▶ **Records shown**:
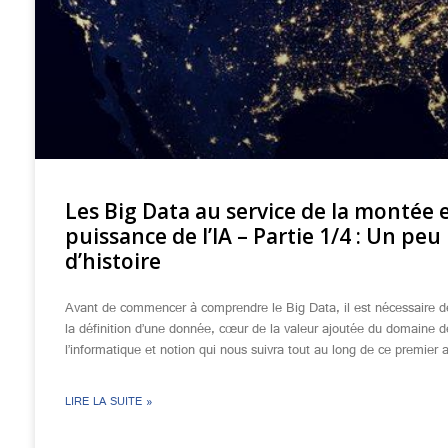
Les Big Data au service de la montée 
puissance de l’IA – Partie 1/4 : Un peu
d’histoire
Avant de commencer à comprendre le Big Data, il est nécessaire d
la définition d’une donnée, cœur de la valeur ajoutée du domaine d
l’informatique et notion qui nous suivra tout au long de ce premier ar
LIRE LA SUITE »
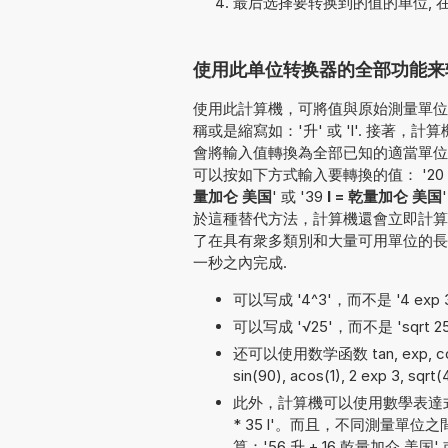
最后选择要转换到的值的单位, 
使用此单位转换器的全部功能来转
使用此計算機，可將值與原始測量單位一并
稱或是縮寫如：'升' 或 'l'. 接著，
會將輸入值轉換為全部已知的適當單位
可以按如下方式輸入要轉換的值： '20 l 至 
量加仑 美国
' 或 '39
l = 乾量加仑 美国
於這種替代方法，計算機還會立即計算
了在具有衆多類別和大量可用單位的長
一秒之內完成.
可以写成 '4^3'，而不是 '4 exp 3'
可以写成 '√25'，而不是 'sqrt 2
还可以使用数学函数 tan, exp, cos, a
sin(90), acos(1), 2 exp 3, sqrt(
此外，計算機可以使用數學表達式
* 35 l'。而且，不同測量
算：'56 升 + 16 乾量加仑 美国' 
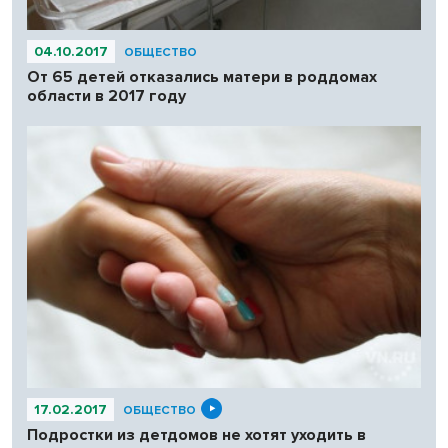
04.10.2017
ОБЩЕСТВО
От 65 детей отказались матери в роддомах
области в 2017 году
17.02.2017
ОБЩЕСТВО
Подростки из детдомов не хотят уходить в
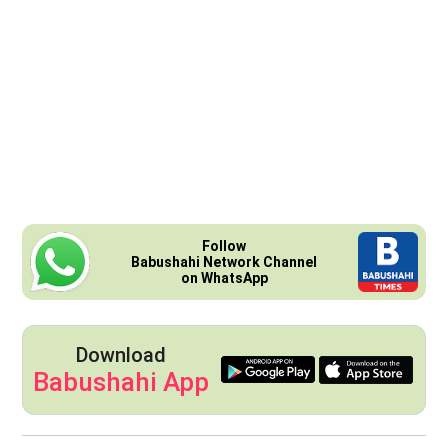
Follow
Babushahi Network Channel
on WhatsApp
Download
Babushahi App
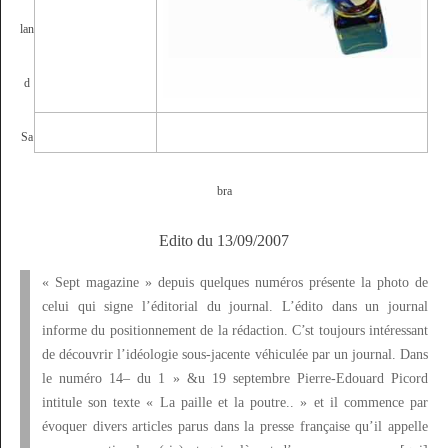
lan
d
—
Sa
bra
Edito du 13/09/2007
« Sept magazine » depuis quelques numéros présente la photo de
celui qui signe l’éditorial du journal. L’édito dans un journal
informe du positionnement de la rédaction. C’st toujours intéressant
de découvrir l’idéologie sous-jacente véhiculée par un journal. Dans
le numéro 14– du 1 » &u 19 septembre Pierre-Edouard Picord
intitule son texte « La paille et la poutre.. » et il commence par
évoquer divers articles parus dans la presse française qu’il appelle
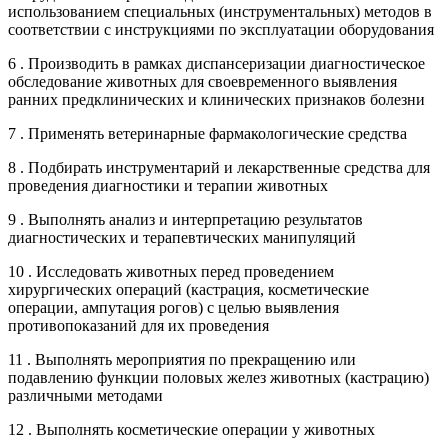
использованием специальных (инструментальных) методов в
соответствии с инструкциями по эксплуатации оборудования
6 . Производить в рамках диспансеризации диагностическое
обследование животных для своевременного выявления
ранних предклинических и клинических признаков болезни
7 . Применять ветеринарные фармакологические средства
8 . Подбирать инструментарий и лекарственные средства для
проведения диагностики и терапии животных
9 . Выполнять анализ и интерпретацию результатов
диагностических и терапевтических манипуляций
10 . Исследовать животных перед проведением
хирургических операций (кастрация, косметические
операции, ампутация рогов) с целью выявления
противопоказаний для их проведения
11 . Выполнять мероприятия по прекращению или
подавлению функции половых желез животных (кастрацию)
различными методами
12 . Выполнять косметические операции у животных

▶ **Exercise requirements**:
Referring to the material above, set down exactly the lines between the line with "использованием специальных (инструментальных)" and the line with "ранних предклинических и", inclusive, and no other lines.

▶ **Response below**:
использованием специальных (инструментальных) методов в
соответствии с инструкциями по эксплуатации оборудования
6 . Производить в рамках диспансеризации диагностическое
обследование животных для своевременного выявления
ранних предклинических и клинических признаков болезни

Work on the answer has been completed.